Was uns als Lebens- und Arbeitswelt umgibt, ist Ausdruck jener Entwicklungen, die durch Industrialisierung und Urbanisierung angestoßen wurden. Die natürliche Entwicklung der Fähigkeiten im Sinne eines selbstgewollten Lernens wird darin zugunsten der Anpassung an die technisierte Welt zurückgedrängt. In diesem Dilemma ging das Lernfeld der Kommune fast gänzlich verloren, stellt Hüther fest. Kinder erleben in ihrer unmittelbaren Umgebung nicht mehr ohne weiteres, wie Nahrungsmittel erzeugt oder Gebrauchsgegenstände hergestellt werden. Folgenreich wirke sich diese Reduktion auf die Entwicklung der sogenannten Metakompetenzen aus, die von zentraler Bedeutung für die Fähigkeit zur Problemlösung sind. Diese Kompetenzen, so Gerald Hüther, lassen sich nicht im Unterricht vermitteln. Kinder und Jugendliche können sie also nicht erlernen, sondern müssen sie durch eigene Erfahrungen erwerben – und eben dazu sind jene kommunalen Lernräume und -gelegenheiten, die immer weniger werden, nötig.

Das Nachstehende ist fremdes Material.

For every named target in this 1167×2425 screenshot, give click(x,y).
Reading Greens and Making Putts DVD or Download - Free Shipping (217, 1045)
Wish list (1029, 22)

Spannend zu erfahren ist, dass sich das Gehirn zeitlebens verändert. Neuronale Vernetzungen werden an seine Nutzung angepasst, und neue Erfahrungen, die ein Mensch im Lauf seines Lebens macht, wirken bis in die Ebene der Gene. Diese Erkenntnis der Molekularbiologie unterstreicht, wie bedeutsam die Vielfalt dessen ist, mit dem sich ein Mensch in Beziehung setzt: »Unser Gehirn ist ein sozial geformtes Konstrukt.«
Laienverständlich wird hier erklärt, was ein Lernprozess ist und wie er idealiter ermöglicht wird. Dabei wird die Bedeutung des selbstbestimmten Lernens ebenso hervorgehoben wie die von »bewunderten Vorbildern«: Nur emotional aufgeladene Lerninhalte werden im Gehirn verankert, andere bald wieder vergessen. Wunderbar und einleuchtend wird herausgearbeitet, welche Bedeutung der Gemeinschaft, der Kommune für das Lernen zukommt.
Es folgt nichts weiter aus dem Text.